7月5日(木)

   NO,019 (長さの不思議 ・・・ その2)

 


前回のクイズ?正解を発表します。持ち込まれたウッドは中古ショップで販売されていたクラブだった為, 以前の持ち主が45インチに元々カットして使っていた後に 1インチ継ぎ足して46インチで売りに出し その過程を今の持ち主(当店に持ってきた人)が知らずに中古品として買い 当店が依頼どうりにカットする為グリップを抜いた時 シャフトの継ぎ足し方に不備があって延長している分がグリップの内側に残って グリップといっしょうに抜けてしまった為 長さは45インチでシャフトが終わっている状態だったのです。グリップを抜いたり交換するまで 継ぎ足してあるのか、どうなっているのか?以前のチューンや使われていた状況はわかりませんし 現物の綺麗さや人気度で売り,買いされる中古クラブは我々玄人からは危険極まりない 実は手を出し、手を加えたくない商材です。以前にもフェルールキャップが浮いている(ヘッドと隙間がある)と持ち込まれたクラブは今回の接着剤と同様 一般的に使われる“ボンド”と呼ぶ合成ゴム系のシャフト継ぎ足しには全く不向きの糊が使われていました。

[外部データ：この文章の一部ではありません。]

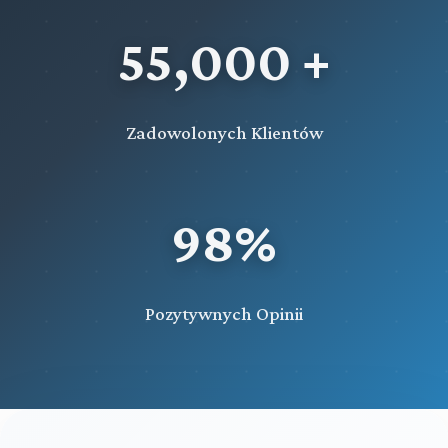
wykonania, karę ograniczenia wolności, samoistnie
orzeczony środek karny, a także orzeczenia o
55,000 +
warunkowym
Rozdział 66i (art. 611ud - 611uj)
Wystąpienie państwa członkowskiego Unii Europejskiej o
Zadowolonych Klientów
wykonanie orzeczenia karnego związanego z poddaniem
sprawcy próbie
Rozdział 67 (art. 612 - 615)
Przepisy końcowe
98%
Przeczytaj zawartość działu
Pozytywnych Opinii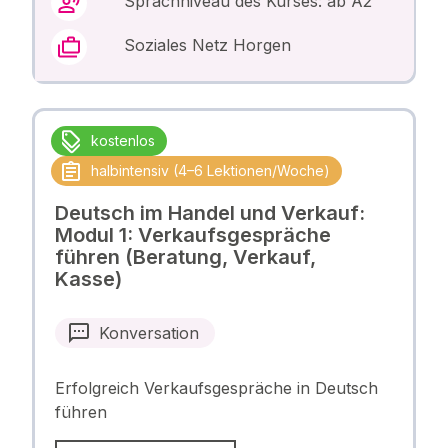
Sprachniveau des Kurses: ab A2
Soziales Netz Horgen
kostenlos
halbintensiv (4–6 Lektionen/Woche)
Deutsch im Handel und Verkauf:
Modul 1: Verkaufsgespräche
führen (Beratung, Verkauf,
Kasse)
Konversation
Erfolgreich Verkaufsgespräche in Deutsch
führen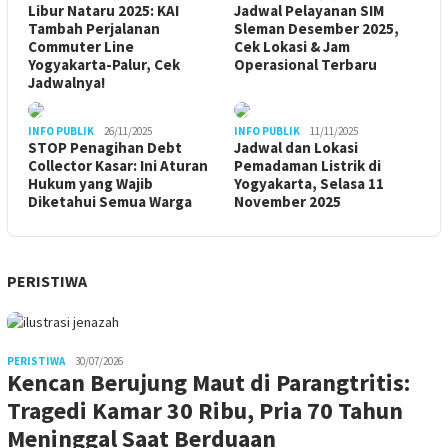
Libur Nataru 2025: KAI
Jadwal Pelayanan SIM
Tambah Perjalanan
Sleman Desember 2025,
Commuter Line
Cek Lokasi & Jam
Yogyakarta-Palur, Cek
Operasional Terbaru
Jadwalnya!
INFO PUBLIK
26/11/2025
INFO PUBLIK
11/11/2025
STOP Penagihan Debt
Jadwal dan Lokasi
Collector Kasar: Ini Aturan
Pemadaman Listrik di
Hukum yang Wajib
Yogyakarta, Selasa 11
Diketahui Semua Warga
November 2025
PERISTIWA
PERISTIWA
30/07/2026
Kencan Berujung Maut di Parangtritis:
Tragedi Kamar 30 Ribu, Pria 70 Tahun
Meninggal Saat Berduaan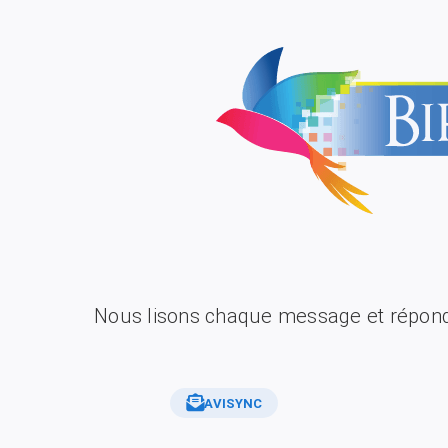
Nous lisons chaque message et répond
AVISYNC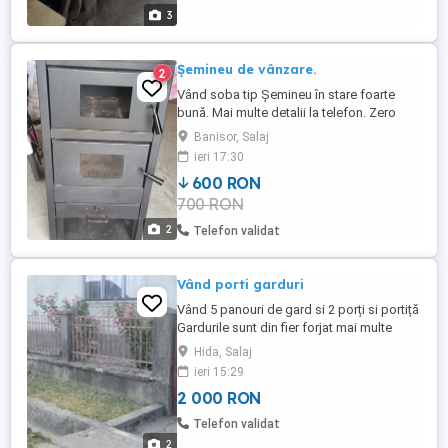
3
Șemineu de vânzare.
2
Vând soba tip Șemineu în stare foarte
bună. Mai multe detalii la telefon. Zero
șapte cinci trei doi sase șapte cinci șapte
Banisor, Salaj
trei.
ieri 17:30
600 RON
700 RON
2
Telefon validat
Vând porti garduri
Vând 5 panouri de gard si 2 porți si portiță
Gardurile sunt din fier forjat mai multe
detalii la tel preț 2000 de lei
Hida, Salaj
ieri 15:29
2 000 RON
Telefon validat
2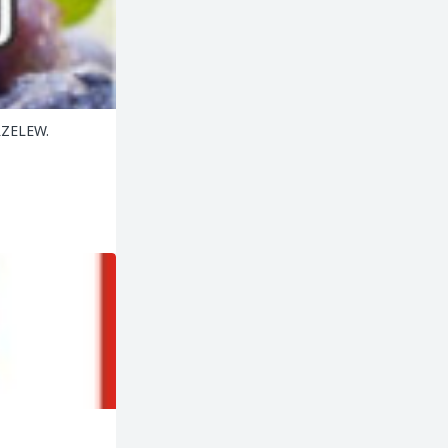
ZELEW.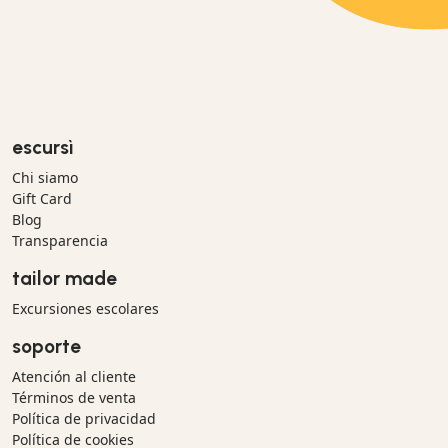
escursì
Chi siamo
Gift Card
Blog
Transparencia
tailor made
Excursiones escolares
soporte
Atención al cliente
Términos de venta
Política de privacidad
Política de cookies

ヘッドが何処かに飛んでいかなくて良かったしそれが人にでも当たれば…ケガする事もなくホッとしました。 アイアンでも ロフトやライが動かしやすい(折れやすい部分)ポイントで曲げられていたり,既にクラック(ヒビ)が入っていたりでは もっとロフトを、ライをどうこうという訳には出来ません。皆さん中古車を買う時に綺麗さ、人気度だけでなく もっと他に注意する事故暦、修理暦など大切なポイントある筈ですよネ!
 

   

 

 「長さ」について前回の具体的な説明です。当店では先ずヘッドを上にしてグリップエンドを地面に着けます。通常右用のクラブですとフェースを向こう側に向け(バックフェースが手前側)クラブの右側にルーラーを沿わせます。この時ルーラーの左端面が 地面の側はグリップの右端面より内側(左側)に位置するシャフト(仮りの延伸線)の右端面に沿わせ、ヘッドの方はクラブの向きからするとヒール側部分に沿う事となりますが アンダースラングしたネック(ヒール側へオーバーハングしているタイプ)部分が殆どですから シャフトの右端面を仮に延伸した(スルーボアー状のソールに突き出たシャフト右端)部分に定規を沿わせます。長さは“シャフトの右端面とヒール(ソール)部分の交点(トップオブグリップを含んで)を読み取る”のです。またソールの丸みが多く付いているクラブは前記の板材をソールのタンジェントポイントを接点とし180度・マイナス・ライ角度分 交差する角度を保ちながら 定規との交点を長さとすればどんなクラブ、ソール形状でも統一した長さが読みきれると判断しています。